Prompt: From the data that follows, set down exactly the lines from the one with "Ideal para diferentes" through the one with "Energía (kcal) 5", counting both. Pictures stay out.

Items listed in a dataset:
--- START ---
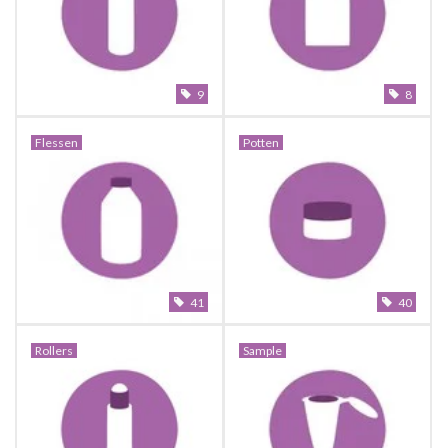
Sale
Cadeaubon
9
8
Zelf maken
Flessen
Potten
Links
41
40
Rollers
Sample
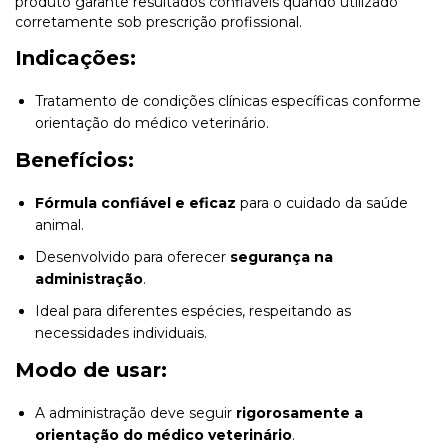
produto garante resultados confiáveis quando utilizado
corretamente sob prescrição profissional.
Indicações:
Tratamento de condições clínicas específicas conforme
orientação do médico veterinário.
Benefícios:
Fórmula confiável e eficaz
para o cuidado da saúde
animal.
Desenvolvido para oferecer
segurança na
administração
.
Ideal para diferentes espécies, respeitando as
necessidades individuais.
Modo de usar:
A administração deve seguir
rigorosamente a
orientação do médico veterinário
.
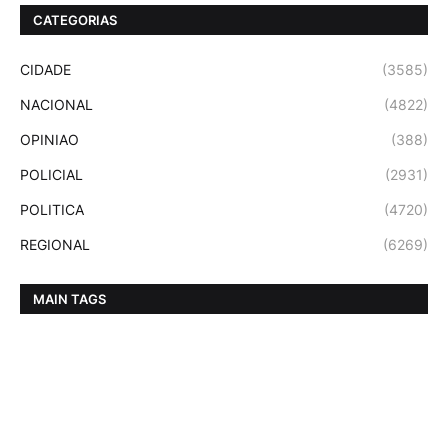
CATEGORIAS
CIDADE
(3585)
NACIONAL
(4822)
OPINIAO
(388)
POLICIAL
(2931)
POLITICA
(4720)
REGIONAL
(6269)
MAIN TAGS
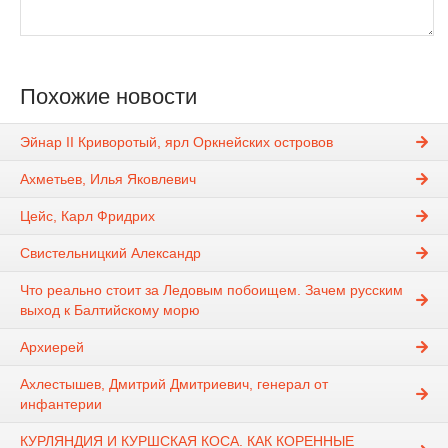
Похожие новости
Эйнар II Криворотый, ярл Оркнейских островов
Ахметьев, Илья Яковлевич
Цейс, Карл Фридрих
Свистельницкий Александр
Что реально стоит за Ледовым побоищем. Зачем русским
выход к Балтийскому морю
Архиерей
Ахлестышев, Дмитрий Дмитриевич, генерал от
инфантерии
КУРЛЯНДИЯ И КУРШСКАЯ КОСА. КАК КОРЕННЫЕ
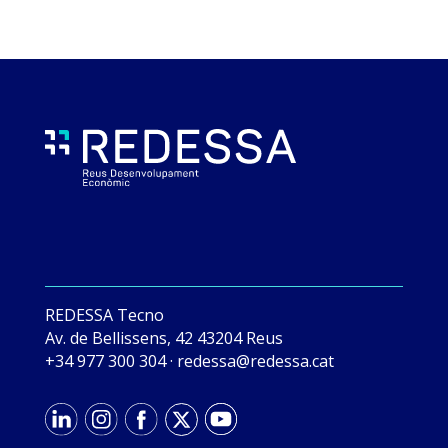
REDESSA Tecno
Av. de Bellissens, 42 43204 Reus
+34 977 300 304
·
tac.asseder@asseder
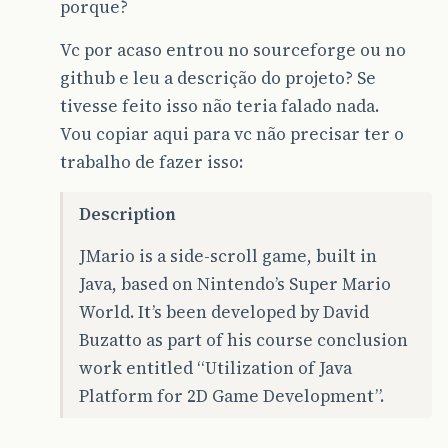
porque?
Vc por acaso entrou no sourceforge ou no
github e leu a descrição do projeto? Se
tivesse feito isso não teria falado nada.
Vou copiar aqui para vc não precisar ter o
trabalho de fazer isso:
Description
JMario is a side-scroll game, built in
Java, based on Nintendo’s Super Mario
World. It’s been developed by David
Buzatto as part of his course conclusion
work entitled “Utilization of Java
Platform for 2D Game Development”.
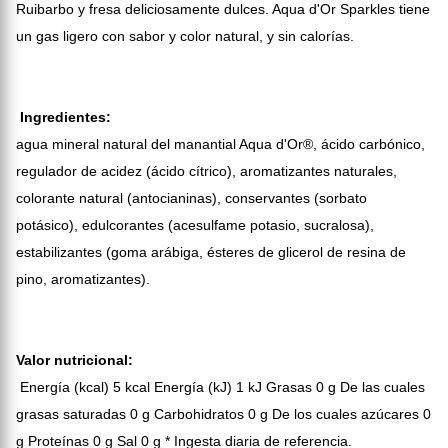
Ruibarbo y fresa deliciosamente dulces. Aqua d'Or Sparkles tiene
un gas ligero con sabor y color natural, y sin calorías.
Ingredientes:
agua mineral natural del manantial Aqua d'Or®, ácido carbónico,
regulador de acidez (ácido cítrico), aromatizantes naturales,
colorante natural (antocianinas), conservantes (sorbato
potásico), edulcorantes (acesulfame potasio, sucralosa),
estabilizantes (goma arábiga, ésteres de glicerol de resina de
pino, aromatizantes).
Valor nutricional:
Energía (kcal) 5 kcal Energía (kJ) 1 kJ Grasas 0 g De las cuales
grasas saturadas 0 g Carbohidratos 0 g De los cuales azúcares 0
g Proteínas 0 g Sal 0 g * Ingesta diaria de referencia.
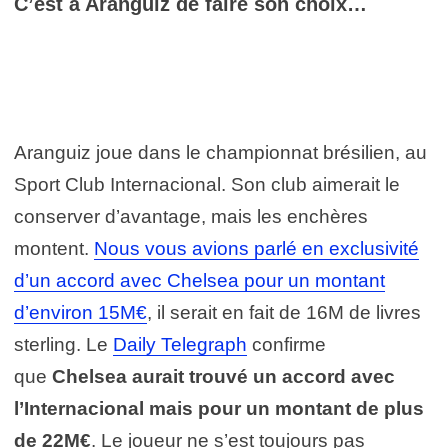
C’est à Aranguiz de faire son choix…
Aranguiz joue dans le championnat brésilien, au
Sport Club Internacional. Son club aimerait le
conserver d’avantage, mais les enchères
montent.
Nous vous avions parlé en exclusivité
d’un accord avec Chelsea pour un montant
d’environ 15M€
, il serait en fait de 16M de livres
sterling. Le
Daily Telegraph
confirme
que
Chelsea aurait trouvé un accord avec
l’Internacional mais pour un montant de plus
de 22M€
. Le joueur ne s’est toujours pas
--- END ---
Response below:
Ideal para diferentes espécies, respeitando as
necessidades individuais.
Modo de usar:
A administração deve seguir
rigorosamente a
orientação do médico veterinário
.
CATEGORIAS
CIDADE
(3585)
NACIONAL
(4822)
OPINIAO
(388)
POLICIAL
(2931)
POLITICA
(4720)
REGIONAL
(6269)
MAIN TAGS
Похожие новости
Эйнар II Криворотый, ярл Оркнейских островов
Ахметьев, Илья Яковлевич
Цейс, Карл Фридрих
Свистельницкий Александр
Что реально стоит за Ледовым побоищем. Зачем русским
выход к Балтийскому морю
Архиерей
Ахлестышев, Дмитрий Дмитриевич, генерал от
инфантерии
КУРЛЯНДИЯ И КУРШСКАЯ КОСА. КАК КОРЕННЫЕ
REDESSA Tecno
Av. de Bellissens, 42 43204 Reus
+34 977 300 304
·
tac.asseder@asseder
porque?
Vc por acaso entrou no sourceforge ou no
github e leu a descrição do projeto? Se
tivesse feito isso não teria falado nada.
Vou copiar aqui para vc não precisar ter o
trabalho de fazer isso:
Description
JMario is a side-scroll game, built in
Java, based on Nintendo’s Super Mario
World. It’s been developed by David
Buzatto as part of his course conclusion
work entitled “Utilization of Java
Platform for 2D Game Development”.
Ruibarbo y fresa deliciosamente dulces. Aqua d'Or Sparkles tiene
un gas ligero con sabor y color natural, y sin calorías.
Ingredientes:
agua mineral natural del manantial Aqua d'Or®, ácido carbónico,
regulador de acidez (ácido cítrico), aromatizantes naturales,
colorante natural (antocianinas), conservantes (sorbato
potásico), edulcorantes (acesulfame potasio, sucralosa),
estabilizantes (goma arábiga, ésteres de glicerol de resina de
pino, aromatizantes).
Valor nutricional:
Energía (kcal) 5 kcal Energía (kJ) 1 kJ Grasas 0 g De las cuales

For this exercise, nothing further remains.